K-Means Clustering

<< Click to Display Table of Contents >>

Current:  Advanced Analytics > Old Operation > Algorithm 

K-Means Clustering

Previous pageReturn to chapter overviewNext page

Show/Hide

K-Means is a type of Clustering algorithm, where K represents the number of classifications and Means indicates the mean value. Just as its name implies, K-Means is an algorithm for data clustering via mean value. K-Means algorithm divides similar data points via the preset K value and initial clustering center of each classification, and gets the optimal clustering results via mean iterative optimization after division.

In order to enhance the computational efficiency of K-Means clustering, Yonghong Z-Suite supports distributed system computing of K-Means. Distributed computing is used when the input node data set is "data mart data set.

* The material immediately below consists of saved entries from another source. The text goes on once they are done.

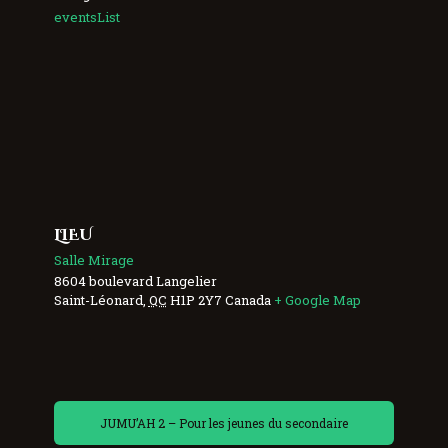
eventsList
LIEU
Salle Mirage
8604 boulevard Langelier
Saint-Léonard
,
QC
H1P 2Y7
Canada
+ Google Map
JUMU’AH 2 – Pour les jeunes du secondaire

"Drag a data set and a K-Means Clustering node to the edit area. Connect the data set and K-Means Clustering node. Select "K-Means Clustering."

ML42

 

The configuration of K-Means Clustering model

After adding the K-Means Clustering model to the experiment, you can set the model through the "Parameter Configuration" page on the right side.

[Training Mode] Contains number of Clustering center and range of the number of clustering center

[Number of  Center] Number of clustering center

[Centers Number Range ] Range of the number of clustering center

[Initial Cluster Center] Initial clustering center methods consist of random distance and Kmeans++. Random distance refers that all clustering centers are randomly selected. In the Kmean++ method, the first clustering center is randomly selected and other clustering centers are selected according to distance. The farther away from the clustering center, the higher probability will be.

[Random  Seed] Generate random number seed. The default value is 0.

[Distance Metric Algorithm] Includes two methods: Euclidean distance and Cosine distance. Euclidean distance is the actual distance between two data points. Cosine distance is the measure between the cosine values of the two vetorial angles in vector space which is used to measure the difference between two individuals. 

[Max Iterations] Maximum number of iterations. Calculate the stable number of clustering center finally.  The default value is 100.

[Fill Null Value] Fill the mean value of the independent variables column to the column. The default is filling value.

[Normalization] Normalizes independent variables. The default normalization method is Z-Score normalization.

[Variable] Select the fields need to be used as independent variable from the selected column dialog box.

 

Run the experimental model

When the user completes the configuration of the model, clicking on the K-Means Cluster node and selecting "run" in the right menu, the model can run, and the running time is calculated at the top right of the edit area. You can also directly click the "run all" above the edit area to run the experimental model you set.

After the operation is successful, the output of the box will be output. Click the contraction icon to check the node state and display the node successfully, as shown in the following figure.

k-means

If the operation fails, the node will prompt failure, hover over the node to see the reason for the failure, as shown below.

K-MEANSfail

 

Result

The following figure shows the K-Means clustering result in which the number of clustering centers is 6 and the number of samples is 150.

ML141

 

Distribution of Cluster Centers

The proportion of the number of samples in the cluster accounting in the  total number of samples.

 

Trend  of Cluster Centers

Variation tendency of each clustering center on independent variable.

 

Result of Clustering

Scatter diagram after clustering drawn based on the first two columns.

 

[Preview Rows] The chart displays 65535 rows of data by default. The value can be changed.

Centers in K-Means Clustering 

Value of clustering center on independent variable

 

Cluster Members

Sample cluster and distance to the clustering center

[Preview Rows] The default number of preview rows is 1000. The value can be changed.

[Cluster] Classification number.

[Distance] Distance between each sample to the nearest clustering center calculated according to distance calculating methods.

 

Save as trained model

After the K-Means clustering model runs successfully, we can choose to connect "Save as Trained Model" node and run . Only when the model is saved as a training model, the application of the report module can be visualized. In the directory of the left training model, you can view the K-Means clustering training model .

 

Save as  Data Set

Less than 100,000 data supports are saved as embedded data sets, and over 100,000 are not allowed to be saved as embedded data sets. Save as Data Set can be viewed in the Create Data Sets module. Click here to see an example of "Save as Data Set ."

 

Export into Database

Imports the node data into the table specified by the selected database. Click here to see the process of Export to Database .

 

Export PMML

When the model node has been trained , the corresponding PMML file will be generated. Users can choose to connect "Save as a PMML File" node then run it, and export the generated PMML file to the local area, and then use it for other platforms.

Note: Only K-Means clustering model of Euclidean distance supports exporting PMML.

 

K-Means cluster node rename

In the right-click menu of the K-Means clustering node, select "Rename" to rename the node.

 

Delete K-Means Clustering Node

In the right-click menu of the K-Means clustering node, select "Delete" or click the delete key on the keyboard to delete the node and node's input and output connections.

 

Refresh the K-Means clustering node

In the right-click menu of the K-Means clustering node, select "Refresh" to update the synchronization data or parameter information.